Below is a table detailing out the responsibilities for each role in answering each of the six questions.
Okay, so now that we’ve covered FORZA (don’t get confused here), let’s discuss a newer, more novel model gaining widespread popularity, which is the Diamond Model of Intrusion Analysis; a model of intrusion analysis built by analysts, asking the simple question, “What is the underlying method to our work?” The model establishes the basic atomic element of any intrusion activity, the event, composed of four core features: adversary, infrastructure, capability, and victim.
These features are edge-connected representing their underlying relationships and arranged in the shape of a diamond, giving the model its name.
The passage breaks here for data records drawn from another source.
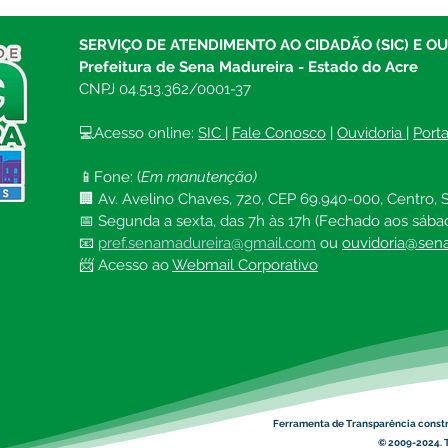
SERVIÇO DE ATENDIMENTO AO CIDADÃO (SIC) E O
Prefeitura de Sena Madureira - Estado do Acre
CNPJ 04.513.362/0001-37
💻Acesso online: 
SIC 
| 
Fale Conosco
 | 
Ouvidoria
| 
Port
📱Fone: (
Em manutenção)
🏢 Av. Avelino Chaves, 720, CEP 69.940-000, Centro, S
📅 Segunda a sexta, das 7h às 17h (Fechado aos sába
📧 
pref.senamadureira@gmail.com
ou 
ouvidoria@sena
📨 Acesso ao 
Webmail Corporativo
Ferramenta de Transparência const
© 2009-2024. T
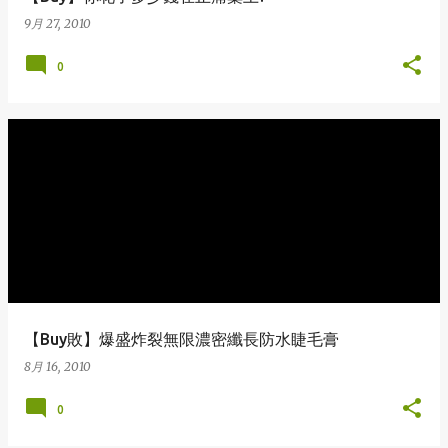
9月 27, 2010
0
【Buy敗】爆盛炸裂無限濃密纖長防水睫毛膏
8月 16, 2010
0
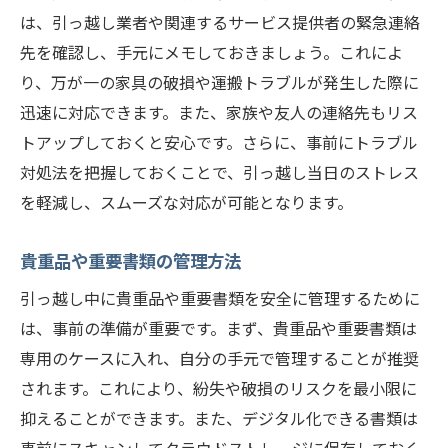
は、引っ越し業者や関連するサービス提供者の緊急連絡
先を確認し、手元にメモしておきましょう。これによ
り、万が一の家具の破損や運搬トラブルが発生した際に
迅速に対応できます。また、家族や友人の連絡先もリス
トアップしておくと安心です。さらに、事前にトラブル
対処法を把握しておくことで、引っ越し当日のストレス
を軽減し、スムーズな対応が可能となります。
貴重品や重要書類の管理方法
引っ越し中に貴重品や重要書類を安全に管理するために
は、事前の準備が重要です。まず、貴重品や重要書類は
専用のケースに入れ、自分の手元で管理することが推奨
されます。これにより、紛失や破損のリスクを最小限に
抑えることができます。また、デジタル化できる書類は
In its simplest form, the model describes that an adversary deploys a capability over some infrastructure against a victim. These activities are called events and are the atomic features. Analysts populate the model’s vertices as events are discovered and detected. The vertices are linked with edges highlighting the natural relationship between the features. By pivoting across edges and within vertices, analysts expose more information about adversary operations and discover new capabilities, infrastructure, and victims.
The Diamond Model of intrusion analysis comprises the core features of an intrusion event: adversary, capability, infrastructure, and victim. The core features are linked via edges to represent the fundamental relationships between the features which can be exploited analytically to further discover and develop knowledge of malicious activity.
The above depiction models analytic pivoting using the Diamond Model. One of the most powerful features of the Diamond — pivoting, allows an analyst to exploit the fundamental relationship between features (highlighted by edges between the features) to discover new knowledge of malicious activity.
Subsequent to this analysis is an Activity-Attack Graph, diagrammed above. This chart illustrates the integration of knowledge of actual adversary attack paths with the multitude of hypothetical attack paths that could be taken. Using an activity-attack graph highlights the potential paths of an adversary in the future as well as the preferred paths based on current knowledge.
As forensic analysts, we should always look to be continuously improving our craft, especially around our methodology in how we conduct investigations. I leave it to you to decide on which methodology you adopt, or possibly even make better.